→ Problem details:
Please return every line in the entries below with the word "votre" in it.

****************************************

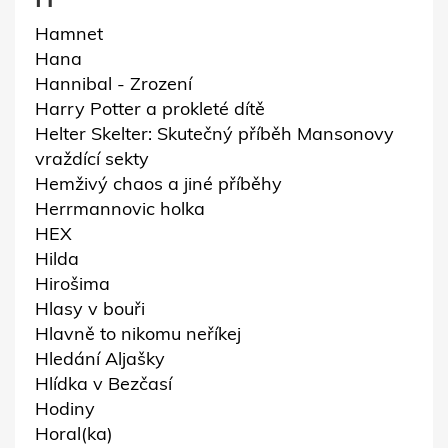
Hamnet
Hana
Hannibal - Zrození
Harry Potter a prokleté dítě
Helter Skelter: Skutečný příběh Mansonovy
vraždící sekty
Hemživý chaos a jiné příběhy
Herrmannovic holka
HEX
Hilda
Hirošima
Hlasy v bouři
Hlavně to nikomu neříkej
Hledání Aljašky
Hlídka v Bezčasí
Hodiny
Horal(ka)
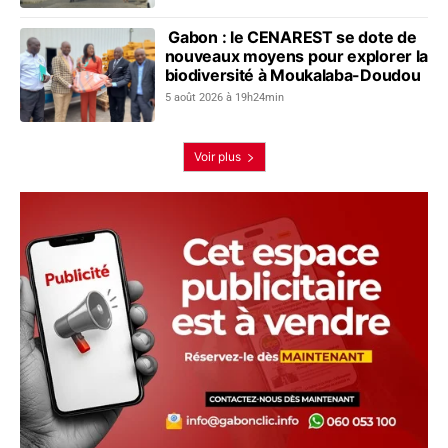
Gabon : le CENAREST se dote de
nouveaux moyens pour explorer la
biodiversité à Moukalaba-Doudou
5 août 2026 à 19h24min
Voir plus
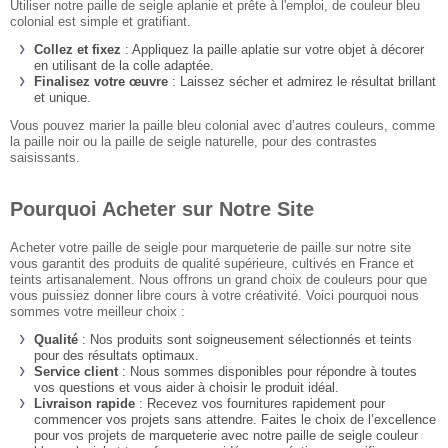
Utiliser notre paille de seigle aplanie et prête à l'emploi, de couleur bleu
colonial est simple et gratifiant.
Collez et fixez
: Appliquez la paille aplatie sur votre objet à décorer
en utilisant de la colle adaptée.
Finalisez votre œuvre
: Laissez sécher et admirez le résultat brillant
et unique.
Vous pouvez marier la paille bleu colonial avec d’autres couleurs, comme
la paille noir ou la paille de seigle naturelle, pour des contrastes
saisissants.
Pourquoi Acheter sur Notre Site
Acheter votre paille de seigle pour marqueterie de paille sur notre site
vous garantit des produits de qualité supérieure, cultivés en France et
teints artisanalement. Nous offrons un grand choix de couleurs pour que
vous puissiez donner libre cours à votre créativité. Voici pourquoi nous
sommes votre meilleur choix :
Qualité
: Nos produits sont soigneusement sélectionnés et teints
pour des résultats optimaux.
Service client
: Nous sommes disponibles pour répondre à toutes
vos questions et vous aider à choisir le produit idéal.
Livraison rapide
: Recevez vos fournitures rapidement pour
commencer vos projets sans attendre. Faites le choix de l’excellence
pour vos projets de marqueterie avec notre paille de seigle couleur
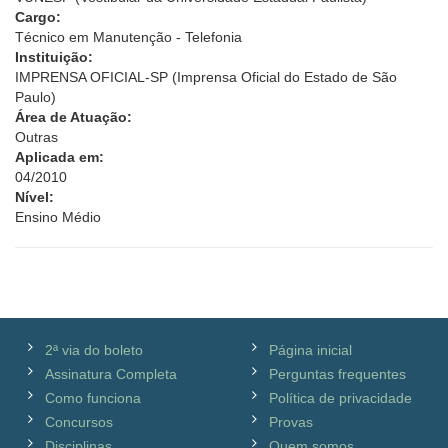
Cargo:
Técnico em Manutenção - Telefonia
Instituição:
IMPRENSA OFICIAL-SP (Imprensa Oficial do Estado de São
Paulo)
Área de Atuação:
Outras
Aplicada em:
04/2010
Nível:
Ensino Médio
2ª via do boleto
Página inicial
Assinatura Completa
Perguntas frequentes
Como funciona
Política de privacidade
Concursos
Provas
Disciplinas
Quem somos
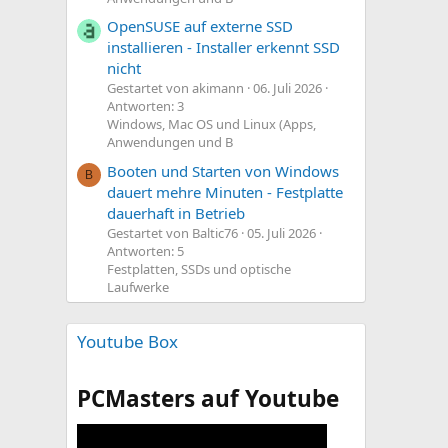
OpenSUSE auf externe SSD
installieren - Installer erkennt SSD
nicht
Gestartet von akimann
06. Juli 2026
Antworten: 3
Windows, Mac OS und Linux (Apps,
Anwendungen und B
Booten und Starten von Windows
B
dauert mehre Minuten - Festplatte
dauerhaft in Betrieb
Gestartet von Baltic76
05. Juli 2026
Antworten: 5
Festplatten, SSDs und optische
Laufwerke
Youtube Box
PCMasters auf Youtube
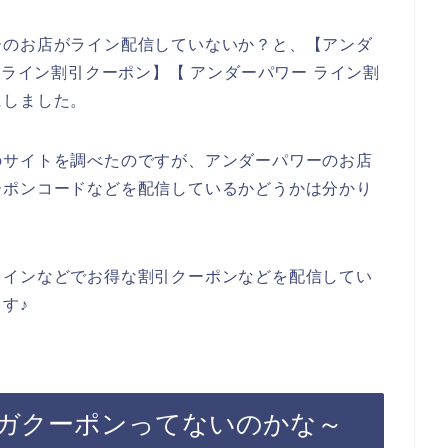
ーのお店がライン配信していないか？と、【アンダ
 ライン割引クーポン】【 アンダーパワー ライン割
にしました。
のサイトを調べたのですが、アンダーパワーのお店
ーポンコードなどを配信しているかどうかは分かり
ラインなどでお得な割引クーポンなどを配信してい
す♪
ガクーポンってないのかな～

****************************************

→ Solution below:
: Appliquez la paille aplatie sur votre objet à décorer
Finalisez votre œuvre
Acheter votre paille de seigle pour marqueterie de paille sur notre site
vous puissiez donner libre cours à votre créativité. Voici pourquoi nous
sommes votre meilleur choix :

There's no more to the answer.